» **Task instructions**:
Collect every line of the records below that contains the word "como".

» **Data provided**:
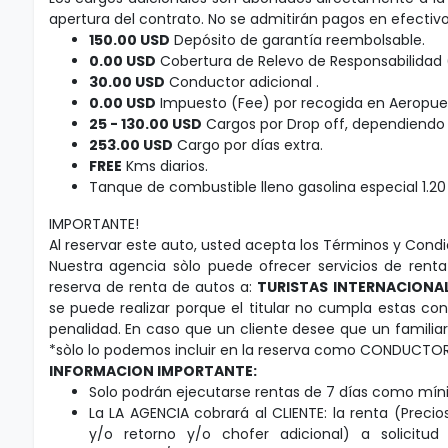
apertura del contrato. No se admitirán pagos en efectivo
150.00 USD
Depósito de garantía reembolsable.
0.00 USD
Cobertura de Relevo de Responsabilidad (
30.00 USD
Conductor adicional .
0.00 USD
Impuesto (Fee) por recogida en Aeropue
25 - 130.00 USD
Cargos por Drop off, dependiendo d
253.00 USD
Cargo por días extra.
FREE
Kms diarios.
Tanque de combustible lleno gasolina especial 1.20 U
IMPORTANTE!
Al reservar este auto, usted acepta los Términos y Cond
Nuestra agencia sòlo puede ofrecer servicios de ren
reserva de renta de autos a:
TURISTAS INTERNACIONA
se puede realizar porque el titular no cumpla estas co
penalidad. En caso que un cliente desee que un familia
*sòlo lo podemos incluir en la reserva como CONDUCTOR
INFORMACION IMPORTANTE:
Solo podrán ejecutarse rentas de 7 días como mí
La LA AGENCIA cobrará al CLIENTE: la renta (Precio
y/o retorno y/o chofer adicional) a solicitu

» **Task answer**:
*sòlo lo podemos incluir en la reserva como CONDUCTOR
Solo podrán ejecutarse rentas de 7 días como mí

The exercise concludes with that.